Predicting Cellular Responses to Novel Drug Perturbations at a Single-Cell Resolution

TL;DR

This paper presents chemCPA, a novel model that leverages bulk RNA data to predict cellular responses to new drugs at single-cell resolution, reducing experimental costs and accelerating drug discovery.

Contribution

Introduction of chemCPA, an encoder-decoder model with transfer learning architecture to predict drug effects on cells using bulk RNA data.

Findings

Improved generalization in predicting drug responses.

Reduced need for costly single-cell experiments.

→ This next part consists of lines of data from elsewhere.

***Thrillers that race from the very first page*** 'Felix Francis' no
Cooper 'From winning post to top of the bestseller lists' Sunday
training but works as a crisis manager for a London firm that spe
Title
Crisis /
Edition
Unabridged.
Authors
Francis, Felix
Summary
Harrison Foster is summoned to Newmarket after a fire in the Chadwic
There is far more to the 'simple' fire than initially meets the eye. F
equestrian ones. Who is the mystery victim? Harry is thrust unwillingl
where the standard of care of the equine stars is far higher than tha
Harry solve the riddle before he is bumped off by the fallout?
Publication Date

Facilitated in-silico hypothesis generation.

Abstract

Single-cell transcriptomics enabled the study of cellular heterogeneity in response to perturbations at the resolution of individual cells. However, scaling high-throughput screens (HTSs) to measure cellular responses for many drugs remains a challenge due to technical limitations and, more importantly, the cost of such multiplexed experiments. Thus, transferring information from routinely performed bulk RNA HTS is required to enrich single-cell data meaningfully. We introduce chemCPA, a new encoder-decoder architecture to study the perturbational effects of unseen drugs. We combine the model with an architecture surgery for transfer learning and demonstrate how training on existing bulk RNA HTS datasets can improve generalisation performance. Better generalisation reduces the need for extensive and costly screens at single-cell resolution. We envision that our proposed method will facilitate more efficient experiment designs through its ability to generate in-silico hypotheses, ultimately accelerating drug discovery.